--- Stored data Enclosed Below ---

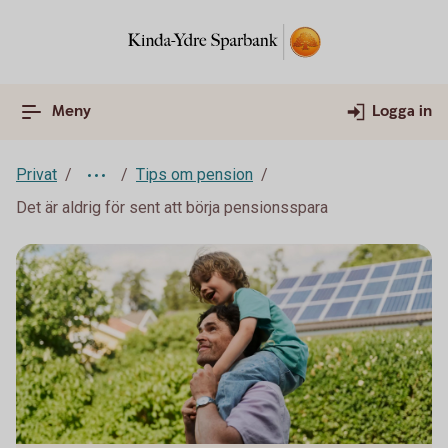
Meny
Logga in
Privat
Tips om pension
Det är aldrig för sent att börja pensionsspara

--- End of Enclosed Stored data ---
--- Stored data Enclosed Below ---

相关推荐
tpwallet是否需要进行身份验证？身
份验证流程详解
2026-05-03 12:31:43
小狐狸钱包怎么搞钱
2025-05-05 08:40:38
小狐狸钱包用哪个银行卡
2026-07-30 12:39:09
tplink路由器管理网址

--- End of Enclosed Stored data ---
--- Stored data Enclosed Below ---

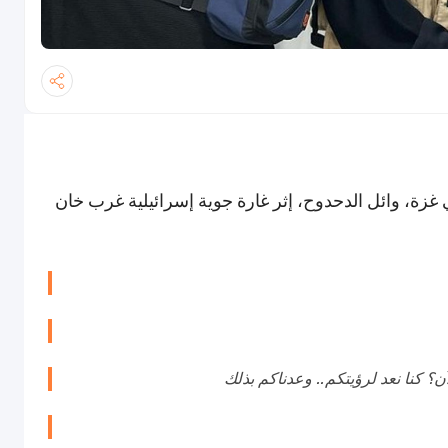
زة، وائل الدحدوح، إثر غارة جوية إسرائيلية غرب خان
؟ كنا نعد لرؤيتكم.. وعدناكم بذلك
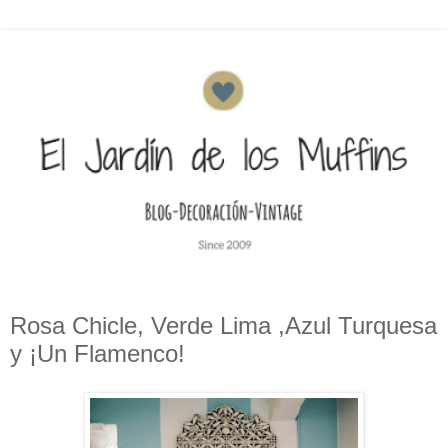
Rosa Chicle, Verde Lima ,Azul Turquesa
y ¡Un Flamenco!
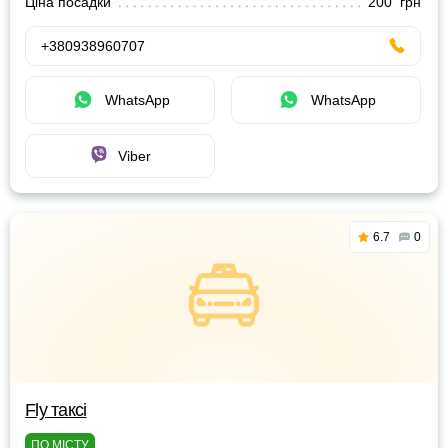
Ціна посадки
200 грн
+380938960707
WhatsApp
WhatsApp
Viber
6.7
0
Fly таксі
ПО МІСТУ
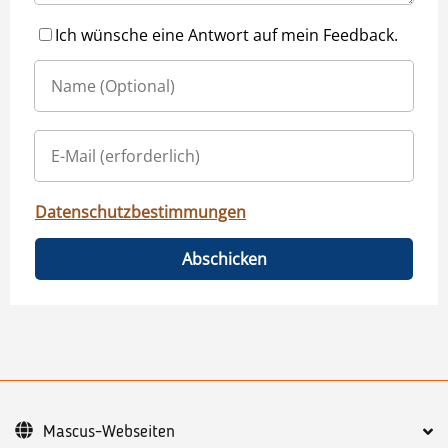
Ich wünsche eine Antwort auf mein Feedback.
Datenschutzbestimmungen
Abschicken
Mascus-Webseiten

--- End of Enclosed Stored data ---

Work task: Of the records above, print only the lines from the one containing "Ціна посадки" through the one containing "Mascus-Webseiten", inclusive and unaltered, leaving out pictures.

Answer section:
Ціна посадки
200 грн
+380938960707
WhatsApp
WhatsApp
Viber
6.7
0
Fly таксі
ПО МІСТУ
Ich wünsche eine Antwort auf mein Feedback.
Datenschutzbestimmungen
Abschicken
Mascus-Webseiten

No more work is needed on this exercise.